EXERCISE
Go to the line that contains "concurrence.", then write out that line and all that follow to the end of the listing, exactly and without pictures.

THE DATA
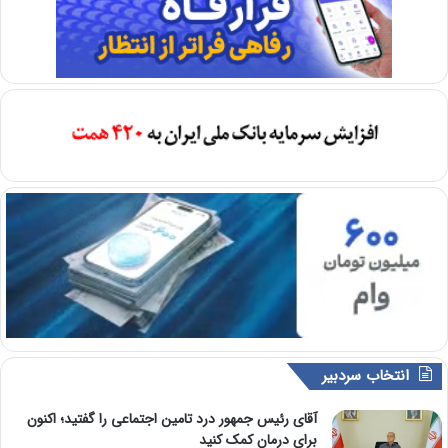
انتخاب سردبیر
آقای رئیس جمهور درد تامین اجتماعی را گفتید؛ اکنون
برای درمان کمک کنید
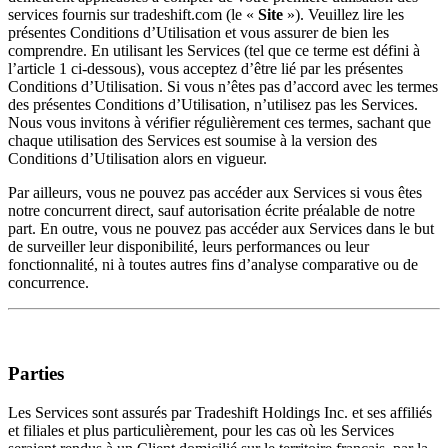
services fournis sur tradeshift.com (le «
Site
»). Veuillez lire les
présentes Conditions d’Utilisation et vous assurer de bien les
comprendre. En utilisant les Services (tel que ce terme est défini à
l’article 1 ci-dessous), vous acceptez d’être lié par les présentes
Conditions d’Utilisation. Si vous n’êtes pas d’accord avec les termes
des présentes Conditions d’Utilisation, n’utilisez pas les Services.
Nous vous invitons à vérifier régulièrement ces termes, sachant que
chaque utilisation des Services est soumise à la version des
Conditions d’Utilisation alors en vigueur.
Par ailleurs, vous ne pouvez pas accéder aux Services si vous êtes
notre concurrent direct, sauf autorisation écrite préalable de notre
part. En outre, vous ne pouvez pas accéder aux Services dans le but
de surveiller leur disponibilité, leurs performances ou leur
fonctionnalité, ni à toutes autres fins d’analyse comparative ou de
concurrence.
Parties
Les Services sont assurés par Tradeshift Holdings Inc. et ses affiliés
et filiales et plus particulièrement, pour les cas où les Services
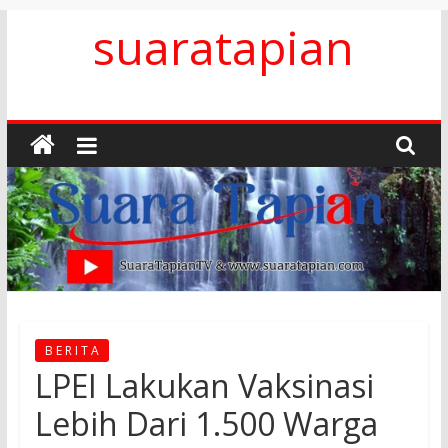
Skip
suaratapian
to
content
B E R I T A
LPEI Lakukan Vaksinasi
Lebih Dari 1.500 Warga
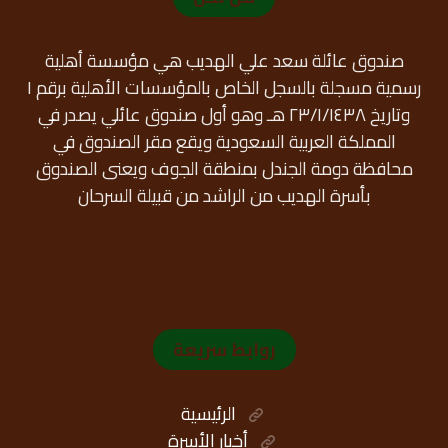
صندوق عائلة سعد علي الهديب هي مؤسسة أهلية
رسمية مسجلة بالسجل الخاص بالمؤسسات الأهلية برقم ١
وتاريخ ٢٣/١/١٤٣٨ هـ وهو أول صندوق عائلي يصدر في
المملكة العربية السعودية ويقع مقر الصندوق في
محافظة دومة الجندل بمنطقة الجوف ويعنى الصندوق
بأسرة الهديب من الراشد من قبيلة السرحان
روابط سريعة
الرئيسية
أخبار الأسرة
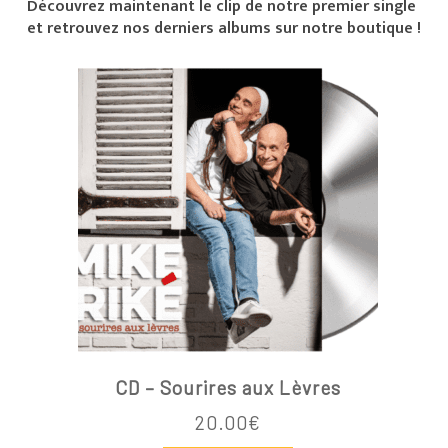
Découvrez maintenant le clip de notre premier single
et retrouvez nos derniers albums sur notre boutique !
CD – Sourires aux Lèvres
20.00
€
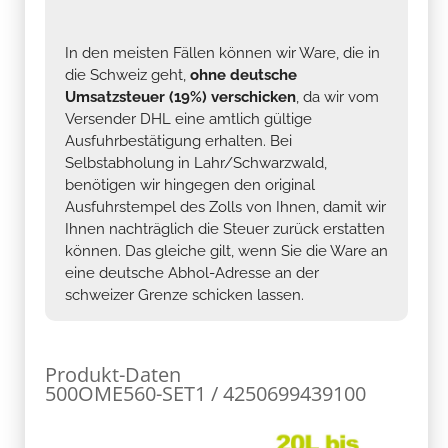
In den meisten Fällen können wir Ware, die in
die Schweiz geht,
ohne deutsche
Umsatzsteuer (19%) verschicken
, da wir vom
Versender DHL eine amtlich gültige
Ausfuhrbestätigung erhalten. Bei
Selbstabholung in Lahr/Schwarzwald,
benötigen wir hingegen den original
Ausfuhrstempel des Zolls von Ihnen, damit wir
Ihnen nachträglich die Steuer zurück erstatten
können. Das gleiche gilt, wenn Sie die Ware an
eine deutsche Abhol-Adresse an der
schweizer Grenze schicken lassen.
Produkt-Daten
500OME560-SET1 / 4250699439100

OUTPUT BELOW
concurrence.
Parties
Les Services sont assurés par Tradeshift Holdings Inc. et ses affiliés
et filiales et plus particulièrement, pour les cas où les Services
Skip
suaratapian
to
content
B E R I T A
LPEI Lakukan Vaksinasi
Lebih Dari 1.500 Warga
صندوق عائلة سعد علي الهديب هي مؤسسة أهلية
رسمية مسجلة بالسجل الخاص بالمؤسسات الأهلية برقم ١
وتاريخ ٢٣/١/١٤٣٨ هـ وهو أول صندوق عائلي يصدر في
المملكة العربية السعودية ويقع مقر الصندوق في
محافظة دومة الجندل بمنطقة الجوف ويعنى الصندوق
بأسرة الهديب من الراشد من قبيلة السرحان
روابط سريعة
الرئيسية
أخبار الأسرة
Découvrez maintenant le clip de notre premier single
et retrouvez nos derniers albums sur notre boutique !
CD – Sourires aux Lèvres
20.00
€
In den meisten Fällen können wir Ware, die in
die Schweiz geht,
ohne deutsche
Umsatzsteuer (19%) verschicken
, da wir vom
Versender DHL eine amtlich gültige
Ausfuhrbestätigung erhalten. Bei
Selbstabholung in Lahr/Schwarzwald,
benötigen wir hingegen den original
Ausfuhrstempel des Zolls von Ihnen, damit wir
Ihnen nachträglich die Steuer zurück erstatten
können. Das gleiche gilt, wenn Sie die Ware an
eine deutsche Abhol-Adresse an der
schweizer Grenze schicken lassen.
Produkt-Daten
500OME560-SET1 / 4250699439100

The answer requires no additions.